Best Practices for File Source Configurations
Question
What are some best practices for configuring my files source app to get the most out of my File connection and for optimizing my MAR usage?
Environment
File connectors utilizing Merge Mode.
Answer
Prerequisites
- Understand how your source files are generated:
- Determine whether new files are continuously created or if existing files are updated or overwritten.
- Identify whether new files are uniquely named, such as by appending timestamps, or if they share the same name.
- Confirm whether you control the file creation process or if a third party handles it.
- Check whether the files include only new changes since the last creation or refresh, or if they contain a full refresh of all historical and new data.
- Understand your source file structure and columns:
- Review our table and column naming rule set for non-database connectors.
- Ensure that field names and column headers are unique. For example,
ColumnHeader
,column_header
, andcolumn__header
may normalize to the same value in the destination, causing duplicate column warnings.
- Understand supported formats, sync strategies, and configuration options. For more information, see our Files overview documentation.

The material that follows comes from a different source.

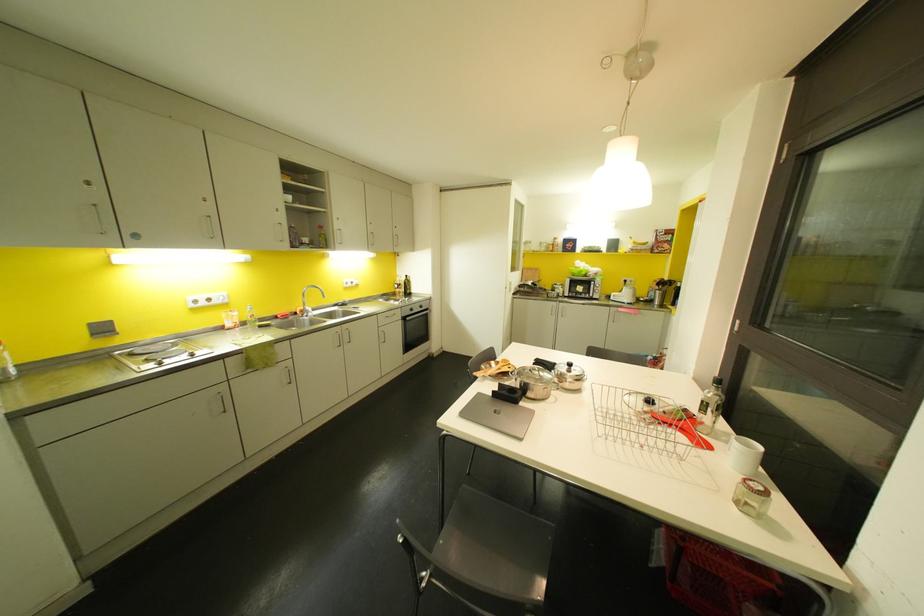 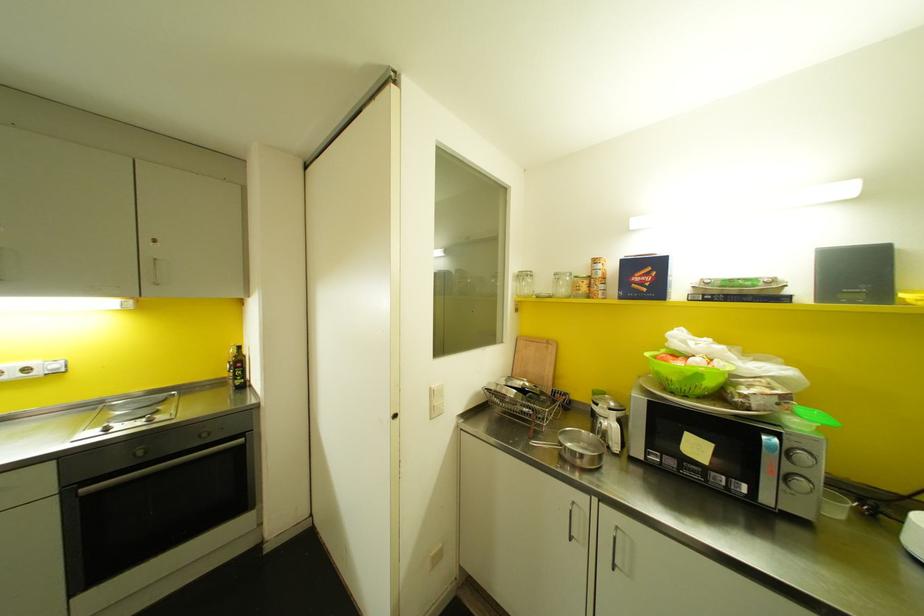 Where in the second image is the point corresponding to the point at 580,270 from the first image?

(698, 376)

- Specify the file path carefully. While configuring your connection, provide the most specific value possible in the File Path field to avoid syncing unintended files.
- Manage unwanted files. Remove unnecessary files from your source folders. If you can't remove them, use a regex pattern in the File Pattern field to select only the files you want to sync.
- Understand monthly active rows (MAR) and pricing. Learn how MAR is calculated, how to track your usage, and how to optimize your syncs. For more information, see our pricing documentation.
NOTE: If you can access the data directly from a source application or database, then we recommend collecting the raw data directly from those specific connectors. To learn more about the connectors we support, check Fivetran's connectors list. If you still need to leverage file connectors, see the following recommendations.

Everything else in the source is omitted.